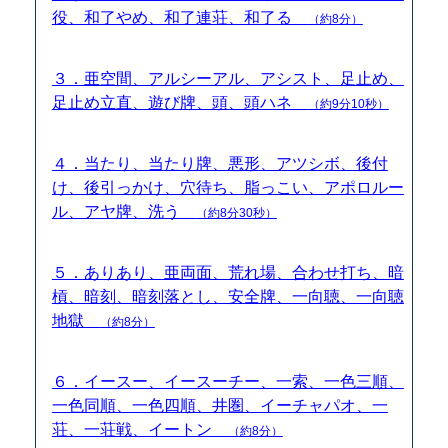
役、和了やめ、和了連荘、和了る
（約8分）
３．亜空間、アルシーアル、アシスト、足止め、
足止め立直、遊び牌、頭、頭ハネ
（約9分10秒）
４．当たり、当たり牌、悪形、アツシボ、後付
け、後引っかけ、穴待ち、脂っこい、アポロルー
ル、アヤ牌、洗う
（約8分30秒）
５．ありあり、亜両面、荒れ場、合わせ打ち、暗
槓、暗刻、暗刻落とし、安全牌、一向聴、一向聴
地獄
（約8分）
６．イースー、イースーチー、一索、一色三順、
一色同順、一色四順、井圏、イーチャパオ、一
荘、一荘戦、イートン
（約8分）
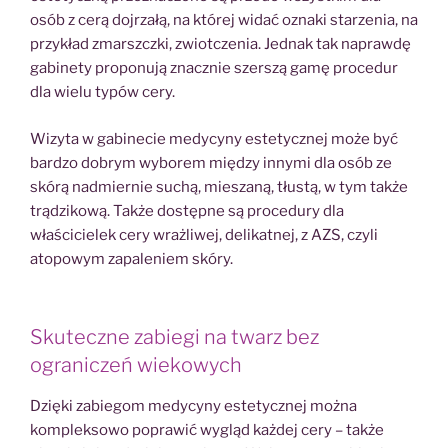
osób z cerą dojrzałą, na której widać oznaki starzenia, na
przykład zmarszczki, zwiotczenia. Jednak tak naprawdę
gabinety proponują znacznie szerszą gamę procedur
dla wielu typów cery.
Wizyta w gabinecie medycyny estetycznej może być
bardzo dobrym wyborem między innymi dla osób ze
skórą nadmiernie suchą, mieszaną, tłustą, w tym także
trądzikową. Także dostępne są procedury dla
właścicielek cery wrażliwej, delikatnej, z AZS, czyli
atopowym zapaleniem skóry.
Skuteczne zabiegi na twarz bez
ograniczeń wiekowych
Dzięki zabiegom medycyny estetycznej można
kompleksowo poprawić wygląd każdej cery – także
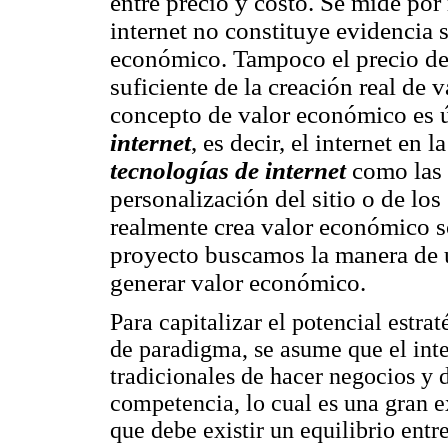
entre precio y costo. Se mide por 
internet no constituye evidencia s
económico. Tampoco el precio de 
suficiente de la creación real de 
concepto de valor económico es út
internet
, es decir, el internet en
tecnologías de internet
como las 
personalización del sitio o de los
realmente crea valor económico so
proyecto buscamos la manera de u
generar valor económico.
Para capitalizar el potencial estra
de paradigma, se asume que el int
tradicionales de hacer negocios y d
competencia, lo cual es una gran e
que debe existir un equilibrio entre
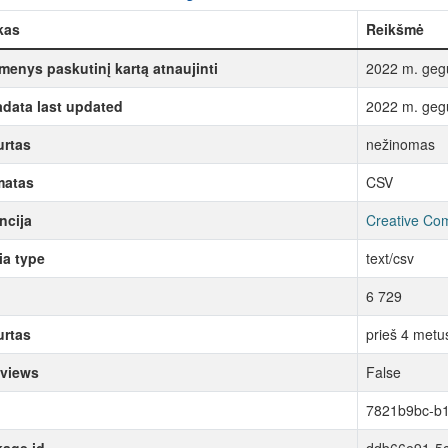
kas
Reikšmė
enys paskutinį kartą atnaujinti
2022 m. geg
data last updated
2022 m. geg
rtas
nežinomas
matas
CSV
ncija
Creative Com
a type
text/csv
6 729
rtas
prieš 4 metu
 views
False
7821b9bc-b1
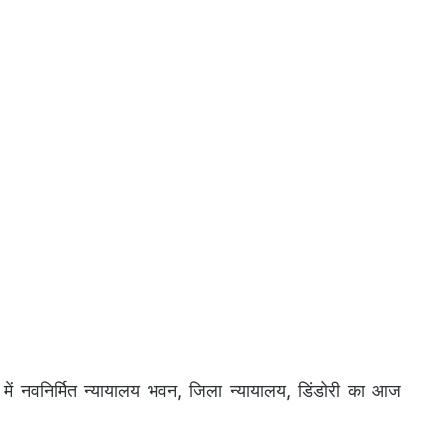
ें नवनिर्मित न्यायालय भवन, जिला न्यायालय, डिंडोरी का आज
- - -
Task: Return only the lines from the start of the data through the line that contains "dla wielu typów cery.", please, copying them exactly and omitting all pictures.

Output of the task:
役、和了やめ、和了連荘、和了る
（約8分）
３．亜空間、アルシーアル、アシスト、足止め、
足止め立直、遊び牌、頭、頭ハネ
（約9分10秒）
４．当たり、当たり牌、悪形、アツシボ、後付
け、後引っかけ、穴待ち、脂っこい、アポロルー
ル、アヤ牌、洗う
（約8分30秒）
５．ありあり、亜両面、荒れ場、合わせ打ち、暗
槓、暗刻、暗刻落とし、安全牌、一向聴、一向聴
地獄
（約8分）
６．イースー、イースーチー、一索、一色三順、
一色同順、一色四順、井圏、イーチャパオ、一
荘、一荘戦、イートン
（約8分）
osób z cerą dojrzałą, na której widać oznaki starzenia, na
przykład zmarszczki, zwiotczenia. Jednak tak naprawdę
gabinety proponują znacznie szerszą gamę procedur
dla wielu typów cery.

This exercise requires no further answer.